THE TASK = Your task is to extract every entry that follows word for word while excluding the pictures.

DATA =
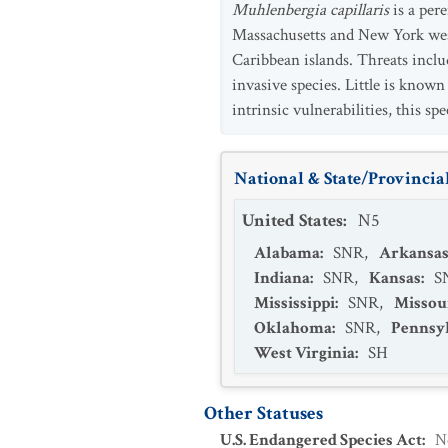
Muhlenbergia capillaris
is a per
Massachusetts and New York west
Caribbean islands. Threats inclu
invasive species. Little is know
intrinsic vulnerabilities, this sp
National & State/Provincial
United States
:
N5
Alabama
:
SNR
,
Arkansa
Indiana
:
SNR
,
Kansas
:
S
Mississippi
:
SNR
,
Missou
Oklahoma
:
SNR
,
Pennsy
West Virginia
:
SH
Other Statuses
U.S. Endangered Species Act
:
N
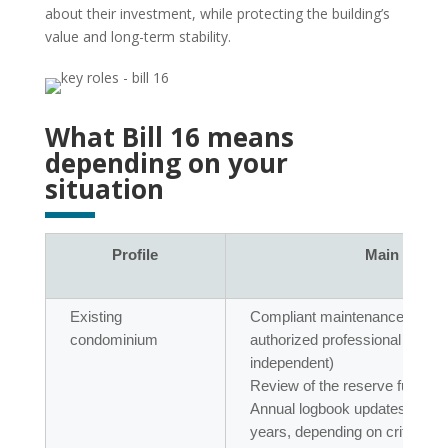
about their investment, while protecting the building’s
value and long-term stability.
What Bill 16 means
depending on your
situation
Profile
Main obliga
Existing
Compliant maintenance logboo
condominium
authorized professional (OI
independent)
Review of the reserve fund st
Annual logbook updates and ful
years, depending on criteria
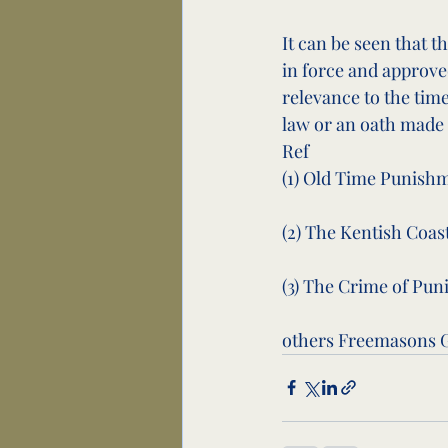
It can be seen that 
in force and approve
relevance to the ti
law or an oath made 
Ref
(1) Old Time Punishment
(2) The Kentish Coast ...
(3) The Crime of Punish
others Freemasons G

SOLVED EXERCISE =
Muhlenbergia capillaris
is a per
Massachusetts and New York west
Caribbean islands. Threats inclu
invasive species. Little is know
intrinsic vulnerabilities, this sp
National & State/Provincial
United States
:
N5
Alabama
:
SNR
,
Arkansa
Indiana
:
SNR
,
Kansas
:
S
Mississippi
:
SNR
,
Missou
Oklahoma
:
SNR
,
Pennsy
West Virginia
:
SH
Other Statuses
U.S. Endangered Species Act
:
N
about their investment, while protecting the building’s
value and long-term stability.
What Bill 16 means
depending on your
situation
Profile
Main obliga
Existing
Compliant maintenance logboo
condominium
authorized professional (OI
independent)
Review of the reserve fund st
Annual logbook updates and ful
years, depending on criteria
It can be seen that 
in force and approve
relevance to the ti
law or an oath made 
Ref
(1) Old Time Punishment
(2) The Kentish Coast ...
(3) The Crime of Punish
others Freemasons G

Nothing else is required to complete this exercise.